On February 27, 2013, the American Civil Liberties Union (ACLU) accused Governor Mifflin School District of blocking Internet content about gays.
The ACLU said the school district uses Internet filtering software that blocks sites that a student tried to access for research. Junior Maison Fioravante, the student who was blocked from accessing the sites, started a petition that drew 3,200 signatures, the ACLU said. He also managed to catch the attention of the ACLU in this matter.
According to the ACLU, the Berks County school district’s “sexuality” filter blocks sites that support the gay-rights movement while an “intolerance” filter blocks a range of political advocacy sites, including ones that oppose legal protection for gays.
The ACLU claims the filters violate the students’ free speech rights. Reggie Shuford, executive director of the ACLU of Pennsylvania stated,
“Being able to access information on the Internet at the school library is not only critical for academic purposes, it can also be a lifeline for students in crisis who don’t feel safe seeking support on their home computers. Blocking these sites not only violates the First Amendment, but it does a disservice to students trying to learn about themselves and the world around them.”

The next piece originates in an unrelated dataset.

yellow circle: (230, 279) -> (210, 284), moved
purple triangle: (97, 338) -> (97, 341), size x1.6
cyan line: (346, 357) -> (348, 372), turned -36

The ACLU has sent a letter to Governor Mifflin asking them to reconfigure the filtering software.
A district spokesperson could not be reached for a comment.
In academia it is important to have more than one side to an issue; however, with the academic sites on certain subject matter comes pornography and hate speech. These filters are designed to protect students from viewing inappropriate material. These filters are not perfect and while they may weed out the inappropriate sites, they obviously also weed out the pertinent sites.
Some residents wonder if the ACLU has blown the situation out of proportion or if they are right to bring this matter to the school district’s attention.